Bandwidth of Timed Automata: 3 Classes

TL;DR

This paper classifies timed automata into three classes based on the asymptotic behavior of their language bandwidth with respect to observation precision, using structural criteria and complexity analysis.

Contribution

It introduces a novel classification of timed automata into three bandwidth classes using structural criteria and proves the classification is complete and computationally complex.

Findings

Automata are either meager, normal, or obese in bandwidth.

Structural criteria based on morphisms partition automata into these classes.
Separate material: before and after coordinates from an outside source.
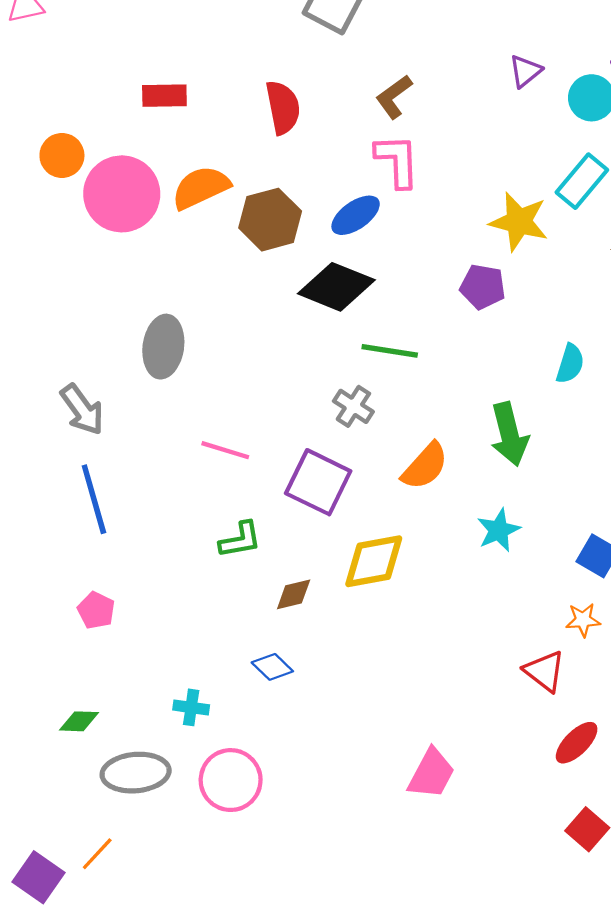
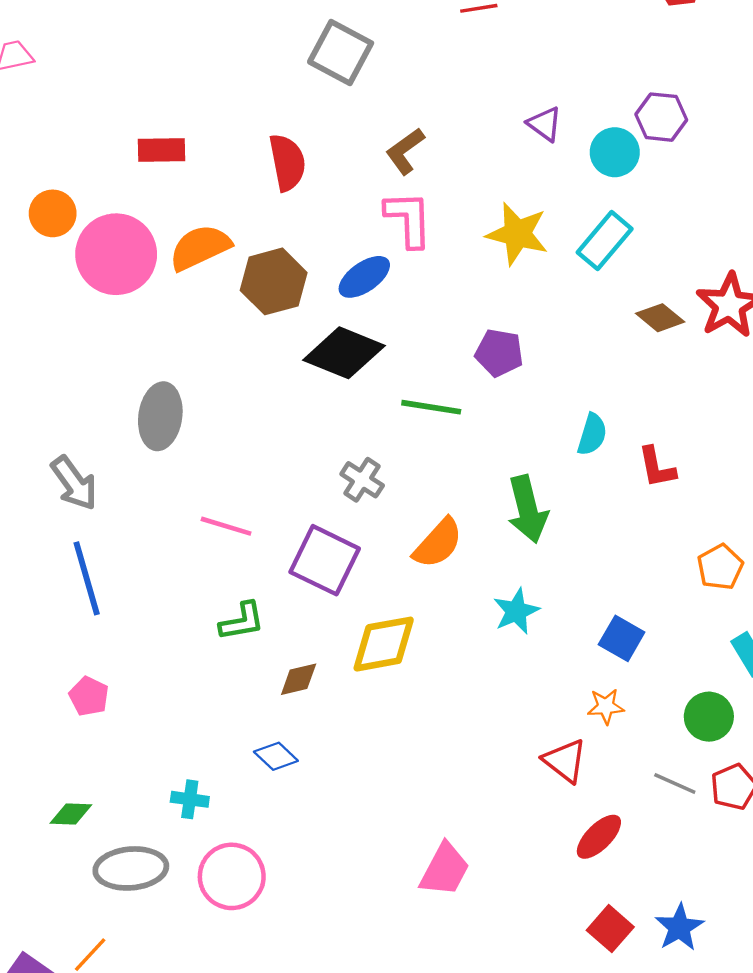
purple triangle: (525, 71) -> (545, 124), turned -45
yellow star: (519, 222) -> (517, 234), moved
green line: (390, 351) -> (431, 407), moved

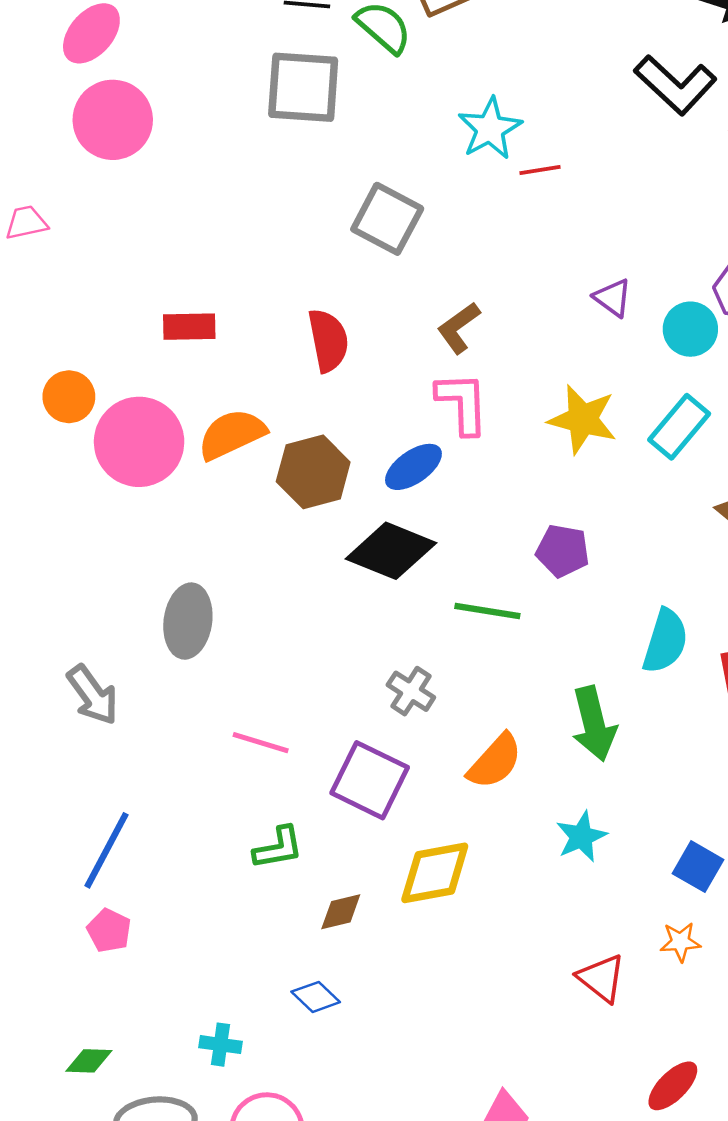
cyan semicircle: (592, 434) -> (665, 641), size x1.4
blue line: (87, 578) -> (106, 850), moved, turned 44
red triangle: (565, 761) -> (601, 978), moved

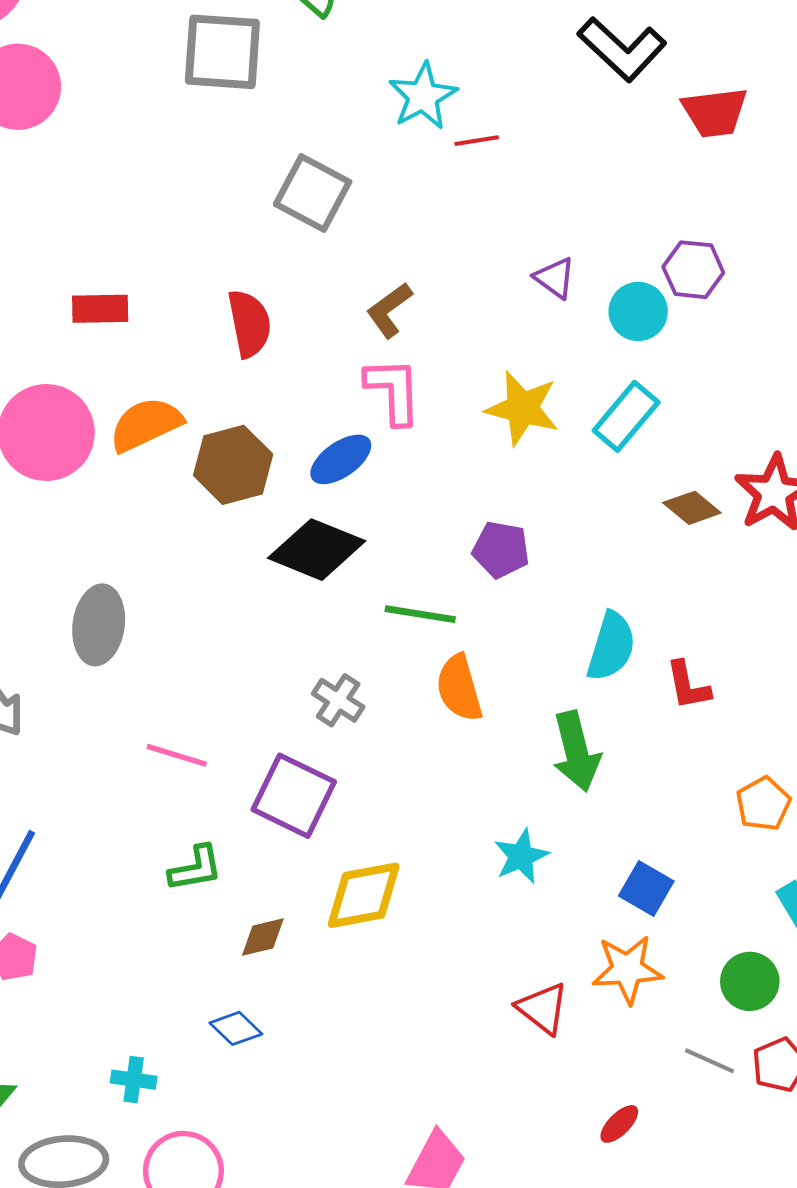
green arrow: (594, 724) -> (576, 751), moved
orange semicircle: (495, 761) -> (459, 688), moved, turned 122
orange star: (680, 942) -> (627, 969), size x1.6
red ellipse: (673, 1086) -> (619, 1124), size x0.7

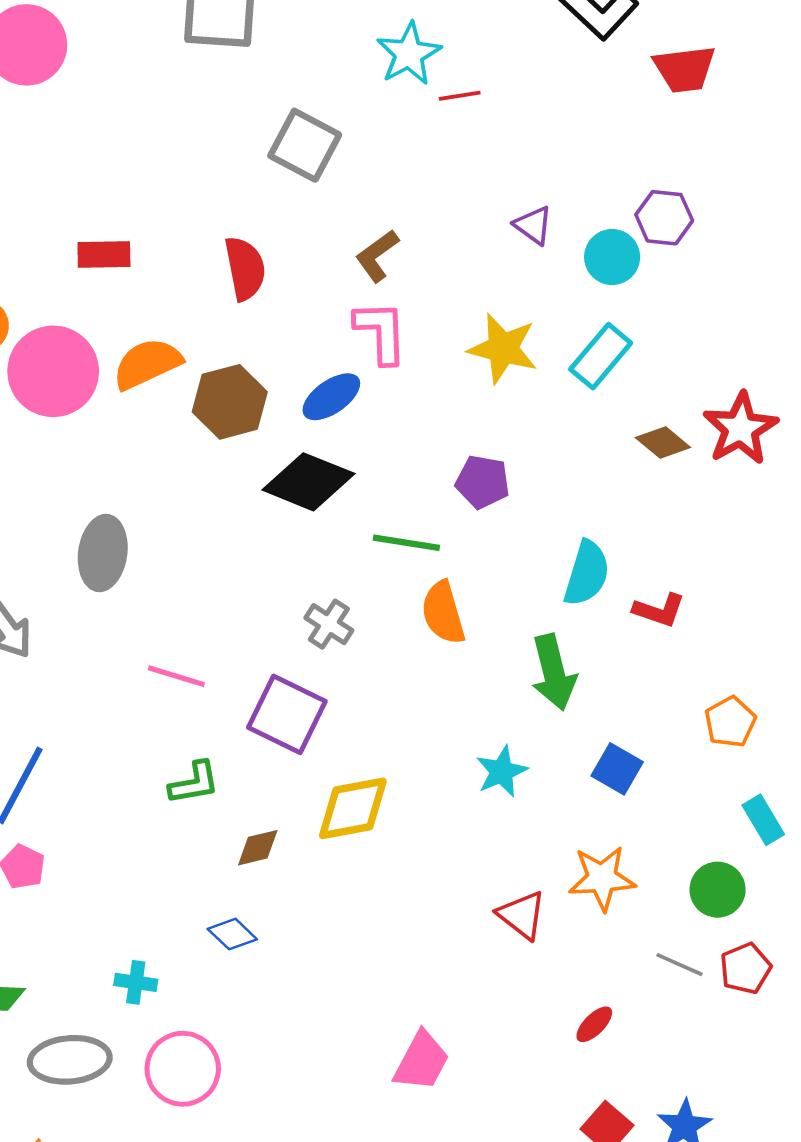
red L-shape: (688, 685) -> (659, 610), turned -60
blue square: (646, 889) -> (617, 769), moved

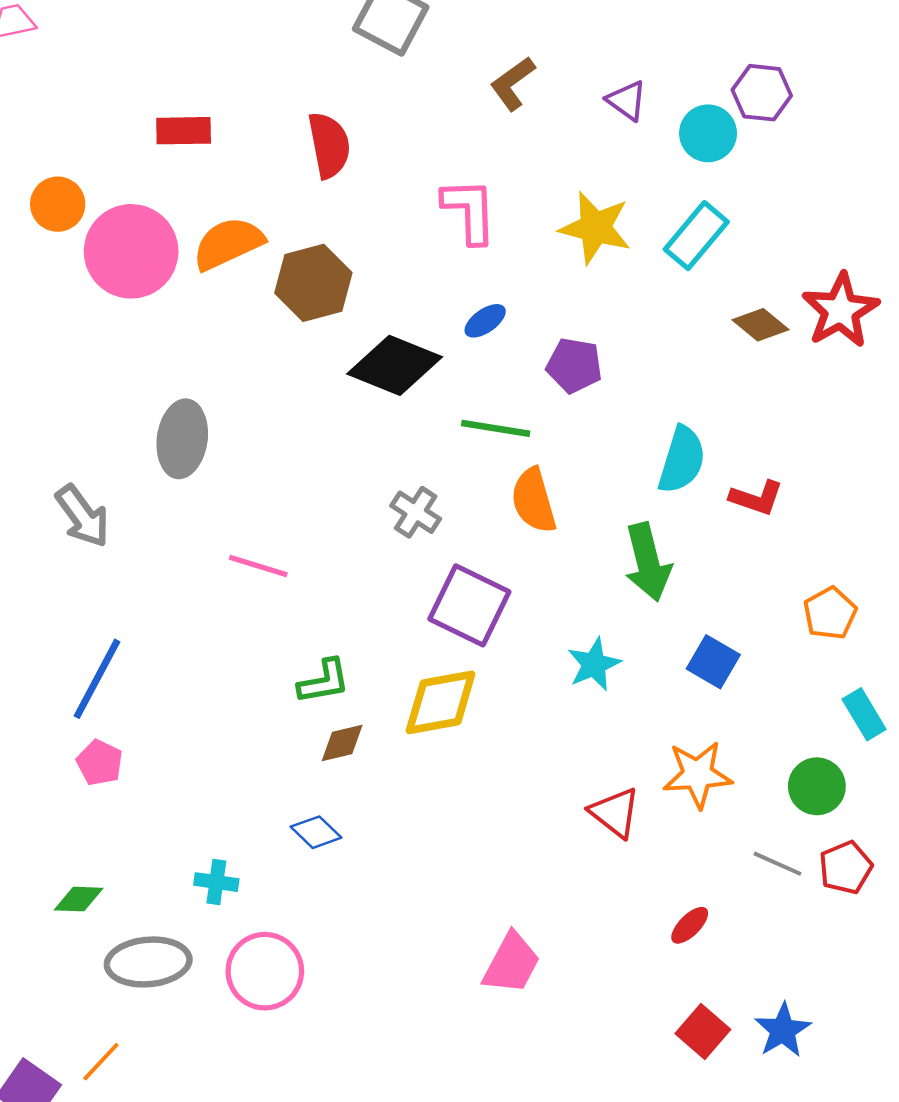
brown L-shape: (377, 256) -> (513, 83), moved
blue ellipse: (331, 397) -> (485, 321), moved, size x0.7
purple square: (287, 714) -> (469, 605), moved
green L-shape: (194, 783) -> (324, 681), moved

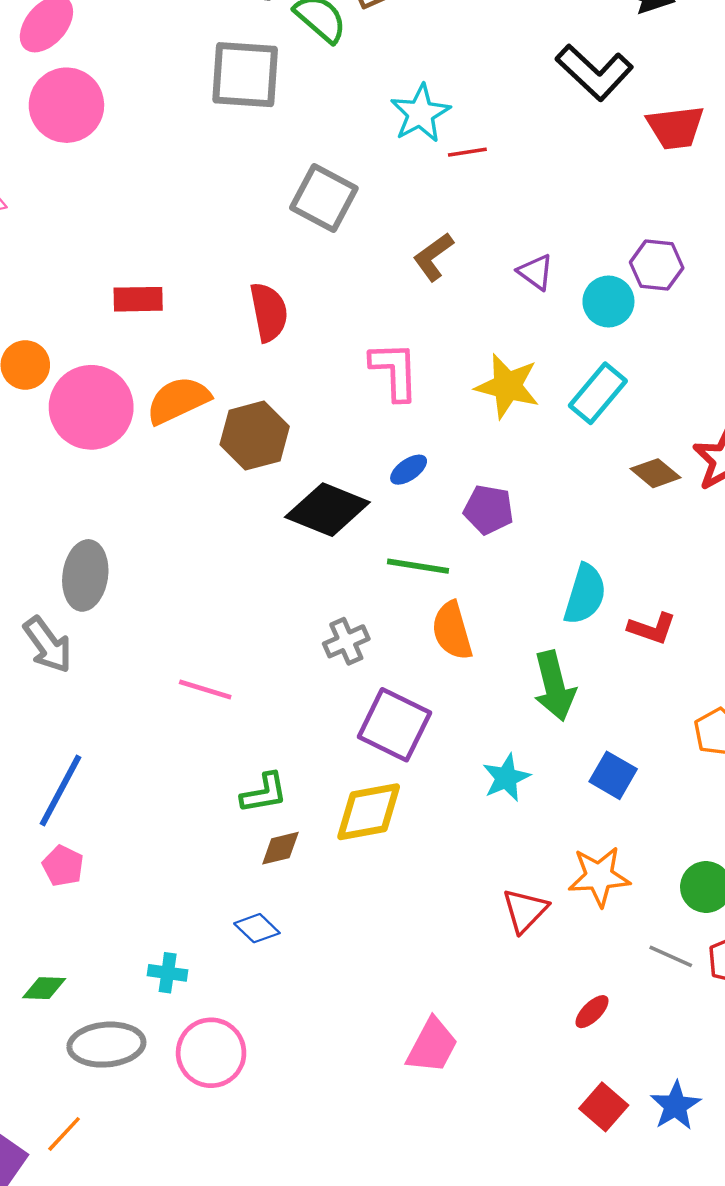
gray ellipse: (182, 439) -> (85, 575), moved
gray cross: (416, 512) -> (346, 641), turned 33
red triangle: (615, 813) -> (525, 911), turned 36

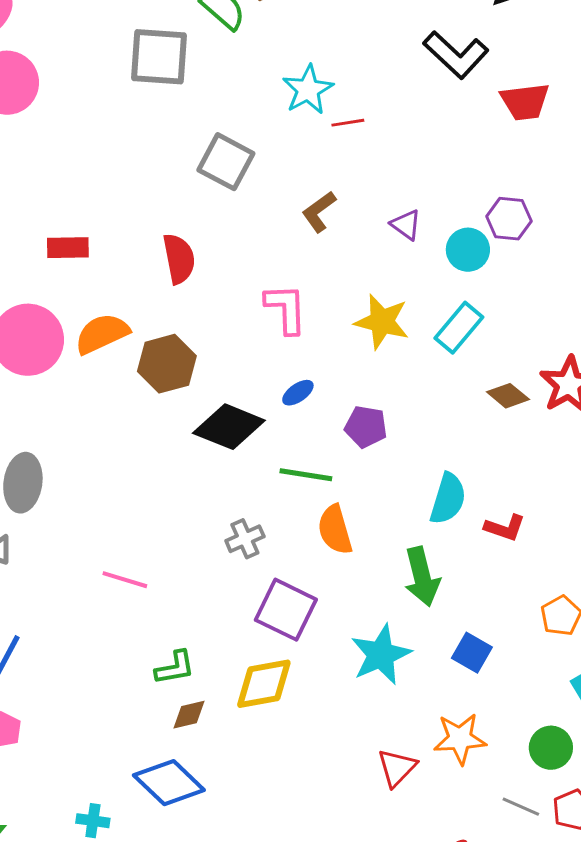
cyan star: (506, 778) -> (381, 655), size x1.5
blue diamond: (257, 928) -> (169, 783), size x1.8

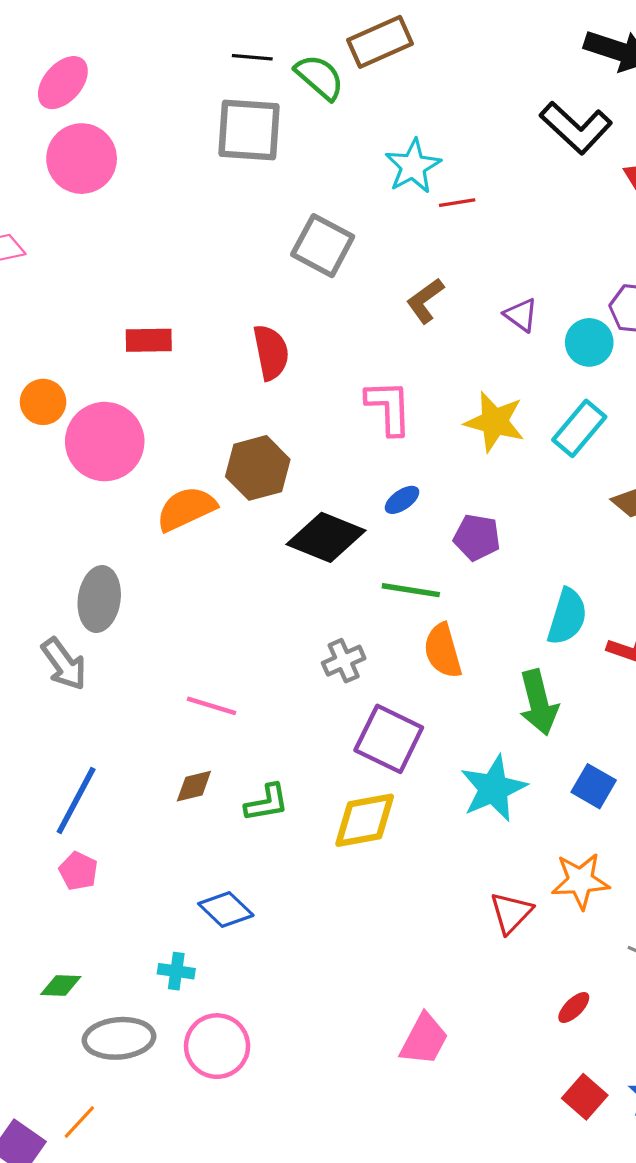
orange semicircle: (102, 334) -> (186, 509), moved
brown diamond: (189, 715) -> (194, 786), moved
blue diamond: (169, 783) -> (226, 910), moved, size x0.7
Classification problem is PSPACE-complete.

Abstract

Timed languages contain sequences of discrete events ("letters'') separated by real-valued delays, they can be recognized by timed automata, and represent behaviors of various real-time systems. The notion of bandwidth of a timed language defined in a previous paper characterizes the amount of information per time unit, encoded in words of the language observed with some precision {\epsilon}. In this paper, we identify three classes of timed automata according to the asymptotics of the bandwidth of their languages with respect to this precision {\epsilon}: automata are either meager, with an O(1) bandwidth, normal, with a {\Theta}(log (1/{\epsilon})) bandwidth, or obese, with {\Theta}(1/{\epsilon}) bandwidth. We define two structural criteria and prove that they partition timed automata into these three classes of bandwidth, implying that there are no intermediate asymptotic classes. The classification problem of a timed automaton is PSPACE-complete. Both criteria are formulated using morphisms from paths of the timed automaton to some finite monoids extending Puri's orbit graphs; the proofs are based on Simon's factorization forest theorem.